Collective redundancy consultation

Usdaw v Ethel Austin Ltd (in administration); Lyttle and others v Bluebird UK Bidco 2 Ltd; Rabal Cañas v Nexea Gestión Documental SA, Fondo de Garantía Salarial (ECJ) In this significant employment law case for large UK employers, the European Court of Justice (ECJ) is considering whether or not the 20-employee threshold for triggering collective redundancy consultation applies to one “establishment” or the whole organisation.

The Employment Appeal Tribunal (EAT) in England and Wales has already held that “at one establishment” should be deleted from collective redundancy consultation legislation, with the Court of Appeal referring the issue to the ECJ to be heard together with Northern Irish and Spanish cases on the same issue.

Holiday pay

Lock v British Gas Trading Ltd (employment tribunal) In 2014, the biggest shift in employment law precedents revolved around how employers should calculate holiday pay. In May 2014, the ECJ held that workers’ commission payments must be included in the calculation of their holiday pay. In 2015, the case is returning to the UK for the employment tribunal to apply the ECJ decision.

An appeal against the EAT decision in Bear Scotland Ltd v Fulton and another; Hertel (UK) Ltd v Wood and others; Amec Group Ltd v Law and others that regular non-guaranteed overtime should be included in holiday pay calculations now look unlikely.

Employment tribunal fees

R (on the application of Unison) v Lord Chancellor and another (High Court) Unison has been given a second chance to challenge the introduction of fees for individuals to bring employment tribunal claims, now that further statistics are available on the drop in discrimination claims.

Disability discrimination

Griffiths v Secretary of State for Work and Pensions (Court of Appeal) The Court of Appeal is hearing an appeal in this case about how employers should treat absence triggers in an attendance policy.

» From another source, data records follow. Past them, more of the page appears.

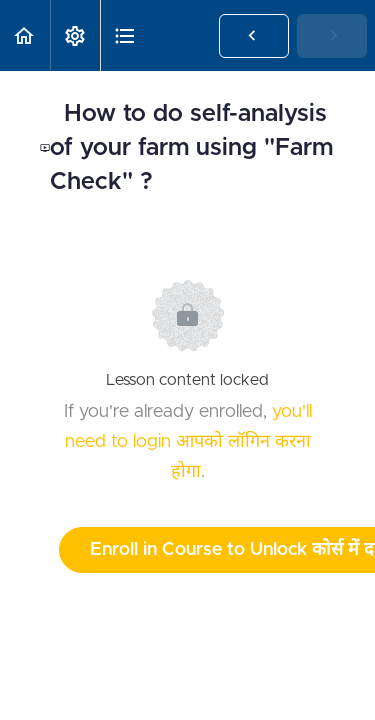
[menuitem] (75, 35)
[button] (25, 35)
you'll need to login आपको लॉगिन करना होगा (188, 442)
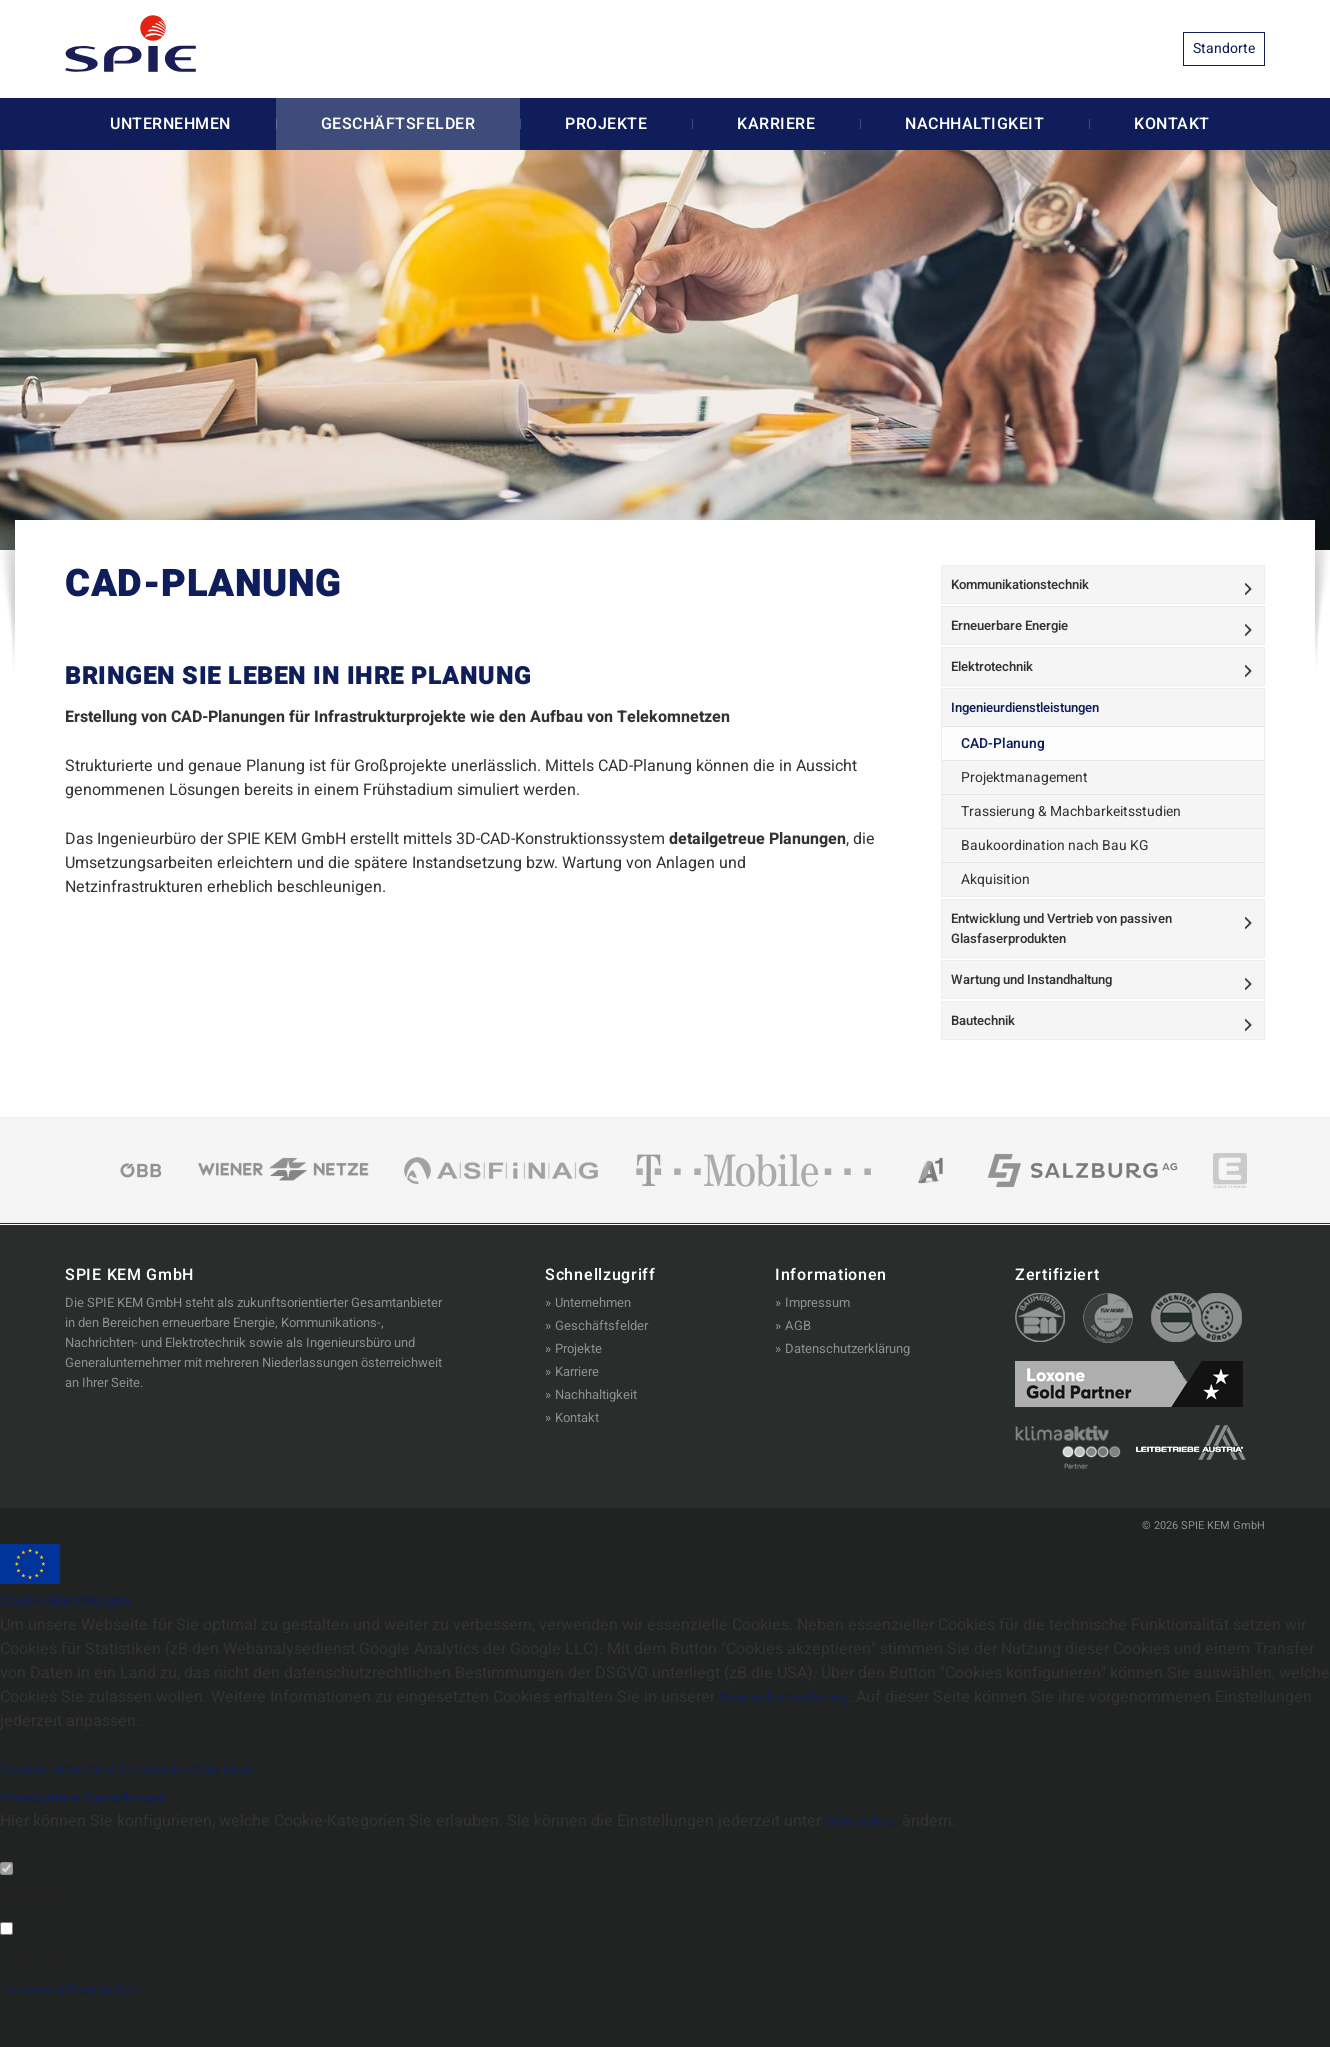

The EAT held that an employer’s duty to make reasonable adjustments for a disabled person does not include disregarding the absence triggers in its attendance policy.

Race discrimination

Tirkey v Chandok and another (EAT) There has been controversy over whether “caste” needs to be added to the definition of “race” under the Equality Act 2010, or the Act can be interpreted to include “caste” under the definition of “race”. The UK Government had already indicated that it plans to amend the Equality Act 2010 to cover caste discrimination. In the meantime, the EAT is considering the validity of an employment tribunal decision that the current wording of the Equality Act 2010 is sufficient to allow caste discrimination claims to be brought.

Age discrimination

Harrod and others v Chief Constable of West Midlands Police and others (EAT) An employment tribunal held that the use of reg.A19 of the Police (Pensions) Regulations 1987 to enforce officers’ retirement “in the general interests of efficiency” amounted to unlawful age discrimination and was not justifiable. The forces had used reg.A19 in response to budget cuts and are due to appeal against the decision.

Equal pay

Brierley and others v Asda Stores Ltd (employment tribunal) Group equal pay claims have traditionally been the reserve of public-sector workers. That may be about to change, with Asda workers planning a large-scale equal pay claim in an employment tribunal. Hundreds of female Asda shop workers are claiming that they do work of equal value to staff in Asda’s male-dominated distribution centres.

Agency workers

Moran v Ideal Cleaning Services Ltd and another (Court of Appeal) The EAT held that workers are afforded protection under the Agency Workers Regulations 2010 only if they are supplied by a temporary work agency to work “temporarily” for the end user. The controversial suggestion in this EAT decision that any open-ended assignment would fail as “temporary” is due to be tested in the Court of Appeal.